O deputado Wilde Cambão (PSD) comemorou na tribuna da Assembleia Legislativa. Não foi sem motivo, já que Tormin é o principal cabo eleitoral do parlamentar na tentativa de chegar à prefeitura de Luziânia. Cambão aproveitou para dizer que vai “dar continuidade ao grande trabalho“ do seu mentor.

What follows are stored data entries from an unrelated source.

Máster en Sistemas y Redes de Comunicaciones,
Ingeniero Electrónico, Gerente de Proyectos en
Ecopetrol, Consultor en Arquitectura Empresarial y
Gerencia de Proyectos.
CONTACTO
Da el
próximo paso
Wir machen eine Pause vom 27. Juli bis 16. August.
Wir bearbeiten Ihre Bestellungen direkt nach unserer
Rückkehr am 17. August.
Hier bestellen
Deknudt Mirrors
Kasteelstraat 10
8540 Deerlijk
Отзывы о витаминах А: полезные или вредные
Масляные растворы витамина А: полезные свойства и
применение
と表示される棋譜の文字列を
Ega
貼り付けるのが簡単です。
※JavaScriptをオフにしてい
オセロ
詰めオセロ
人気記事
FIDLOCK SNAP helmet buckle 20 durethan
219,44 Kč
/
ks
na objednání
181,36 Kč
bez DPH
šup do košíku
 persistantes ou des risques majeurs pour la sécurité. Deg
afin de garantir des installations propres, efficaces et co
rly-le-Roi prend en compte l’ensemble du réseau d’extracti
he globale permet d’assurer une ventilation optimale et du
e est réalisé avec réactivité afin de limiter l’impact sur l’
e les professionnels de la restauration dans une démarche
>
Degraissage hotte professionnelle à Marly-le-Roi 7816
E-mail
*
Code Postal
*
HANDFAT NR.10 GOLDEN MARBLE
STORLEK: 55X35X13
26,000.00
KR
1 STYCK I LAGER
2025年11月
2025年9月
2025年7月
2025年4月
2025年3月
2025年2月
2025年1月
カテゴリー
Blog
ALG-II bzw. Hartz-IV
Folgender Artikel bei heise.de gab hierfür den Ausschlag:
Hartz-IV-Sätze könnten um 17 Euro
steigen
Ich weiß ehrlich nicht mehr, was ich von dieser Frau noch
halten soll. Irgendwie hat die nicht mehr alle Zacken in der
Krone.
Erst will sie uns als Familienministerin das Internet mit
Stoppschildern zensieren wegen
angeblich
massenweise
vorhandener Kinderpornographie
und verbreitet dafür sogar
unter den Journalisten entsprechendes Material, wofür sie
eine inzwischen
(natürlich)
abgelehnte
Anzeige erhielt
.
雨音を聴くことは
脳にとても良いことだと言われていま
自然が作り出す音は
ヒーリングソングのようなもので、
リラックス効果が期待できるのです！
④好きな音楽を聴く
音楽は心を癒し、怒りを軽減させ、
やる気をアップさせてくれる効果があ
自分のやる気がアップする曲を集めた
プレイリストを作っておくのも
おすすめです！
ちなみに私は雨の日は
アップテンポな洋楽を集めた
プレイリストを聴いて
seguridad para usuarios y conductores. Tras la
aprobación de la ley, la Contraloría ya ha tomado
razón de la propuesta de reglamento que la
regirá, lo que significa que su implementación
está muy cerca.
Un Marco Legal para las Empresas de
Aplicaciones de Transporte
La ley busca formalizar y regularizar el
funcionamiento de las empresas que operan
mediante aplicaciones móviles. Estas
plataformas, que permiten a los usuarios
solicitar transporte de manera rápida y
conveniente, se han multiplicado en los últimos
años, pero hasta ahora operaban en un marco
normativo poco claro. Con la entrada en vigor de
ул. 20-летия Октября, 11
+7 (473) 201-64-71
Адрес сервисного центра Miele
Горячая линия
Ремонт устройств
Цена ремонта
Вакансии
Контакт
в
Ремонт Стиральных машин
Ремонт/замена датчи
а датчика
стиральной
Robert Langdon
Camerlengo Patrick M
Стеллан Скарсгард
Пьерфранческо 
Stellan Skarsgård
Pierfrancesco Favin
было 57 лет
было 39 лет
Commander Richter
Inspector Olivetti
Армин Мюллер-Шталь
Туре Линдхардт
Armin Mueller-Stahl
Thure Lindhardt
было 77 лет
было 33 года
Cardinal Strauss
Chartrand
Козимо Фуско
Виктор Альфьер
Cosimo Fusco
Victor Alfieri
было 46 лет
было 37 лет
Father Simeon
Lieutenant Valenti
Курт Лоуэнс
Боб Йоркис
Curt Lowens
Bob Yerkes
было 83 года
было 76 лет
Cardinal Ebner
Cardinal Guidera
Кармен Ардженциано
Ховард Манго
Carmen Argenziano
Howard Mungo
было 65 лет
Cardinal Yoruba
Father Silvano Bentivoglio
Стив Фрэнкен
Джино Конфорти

Hoje,, foi publicada uma notícia de que a denúncia de assédio sexual que motivou o afastamento de Tormin pela justiça de Goiás, teria sido uma armação do grupo político do deputado Diego Sorgatto (DEM), que tem como principal representante na cidade o vereador Telio Rodrigues. A notícia colocou mais lenha na fogueira da política local às vésperas da eleição.
A Professora Edna Aparecida (Podemos) acabou se transformando na adversária do prefeito. A vice-prefeita que assumiu por alguns meses o cargo, concorre nas eleições municipais e no site da prefeitura ainda aparece como prefeita. No TSE, a candidatura figura como `reeleição`.
Com mais de 200 anos, Luziânia é uma cidade referência em toda a região. É o sexto município mais populoso de Goiás com 208,9 mil habitantes, atrás de Goiânia, Aparecida de Goiânia, Anápolis, Rio Verde e Águas Lindas de Goiás. O município tem 117.695 eleitores aptos a votarem neste domingo (15), entre 7 e 17 horas.